Task objective: Your task is to copy every line of the entries that contains "onze".
START Data to process
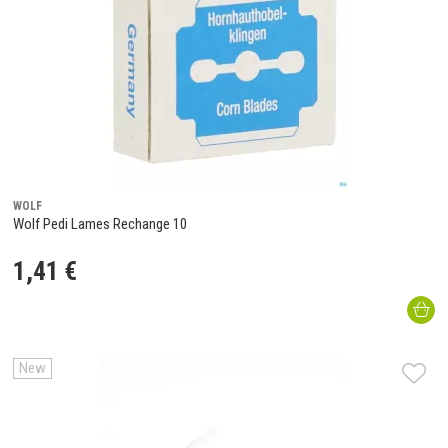
WOLF
Wolf Pedi Lames Rechange 10
1
,
41
€
New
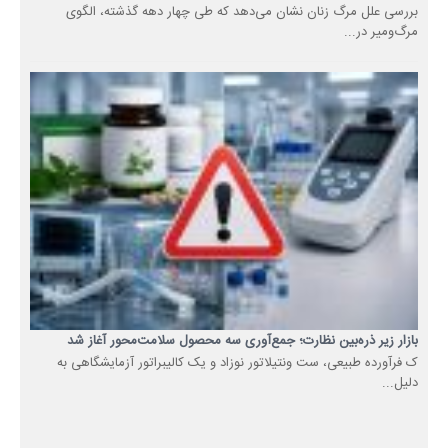
بررسی علل مرگ زنان نشان می‌دهد که طی چهار دهه گذشته، الگوی
مرگ‌ومیر در...
بازار زیر ذره‌بین نظارت؛ جمع‌آوری سه محصول سلامت‌محور آغاز شد
ک فرآورده طبیعی، ست ونتیلاتور نوزاد و یک کالیبراتور آزمایشگاهی به
دلیل...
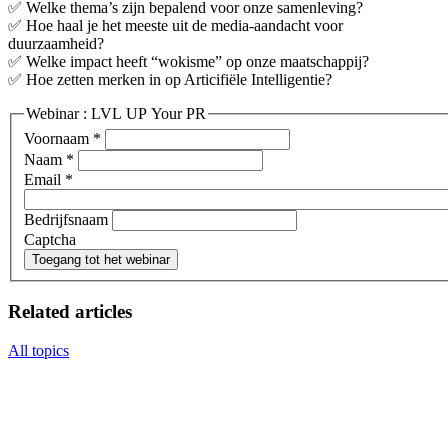
✅ Welke thema’s zijn bepalend voor onze samenleving?
✅ Hoe haal je het meeste uit de media-aandacht voor
duurzaamheid?
✅ Welke impact heeft “wokisme” op onze maatschappij?
✅ Hoe zetten merken in op Articifiële Intelligentie?
Webinar : LVL UP Your PR
Voornaam
*
Naam
*
Email
*
Bedrijfsnaam
Captcha
Toegang tot het webinar
Related articles
All topics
END Data to process
Exercise result:
✅ Welke thema’s zijn bepalend voor onze samenleving?
✅ Welke impact heeft “wokisme” op onze maatschappij?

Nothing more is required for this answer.